Nel lungo passaggio dal neolitico alla protostoria Sarda si sviluppa  nell’isola una civiltà  definita  “nurake”  che  sotto gli aspetti    architettonici ed urbanistici  appare  inedita e per alcuni versi  sconvolgente. I circa 7000   complessi   sparsi sul territorio Sardo negano  il concetto  stesso di edificio  e si pongono come aggregati  che condensano in tutt’uno  il  significato di architettura ed urbanistica. 

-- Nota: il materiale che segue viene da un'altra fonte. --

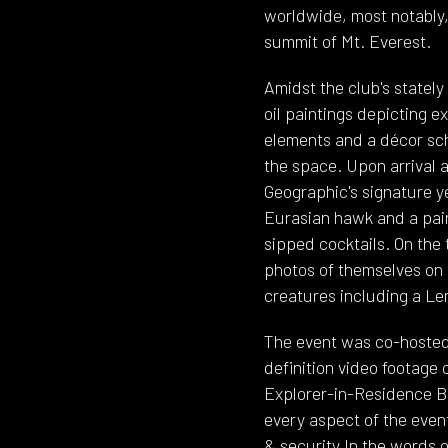
worldwide, most notably,
summit of Mt. Everest.
Amidst the club's statel
oil paintings depicting e
elements and a décor sc
the space. Upon arrival 
Geographic's signature ye
Eurasian hawk and a pair
sipped cocktails. On the
photos of themselves on
creatures including a Lem
The event was co-hosted
definition video footage
Explorer-in-Residence B
every aspect of the event
& security.In the words o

Essi non sono edifici intesi nella accezione di   singola unità per abitare, ma non sono neanche città in quanto la loro dimensione risulta costantemente riconducibile ad unità di vicinato, rappresentando però in modo eccezionale  una comunità  spalmata sul territorio  capace d’iniziativa, espansiva ed estroversa per la pienezza di identità e la forza culturale dimostrate,nel riscontro archeologico, dai grandiosi monumenti architettonici.  Giovanni Lilliu. La civiltà Nuragica”   In quel tempo nell’isola non esistevano città ma la popolazione di  circa 300.000 abitanti viveva nelle 7000 unità presenti sul territorio.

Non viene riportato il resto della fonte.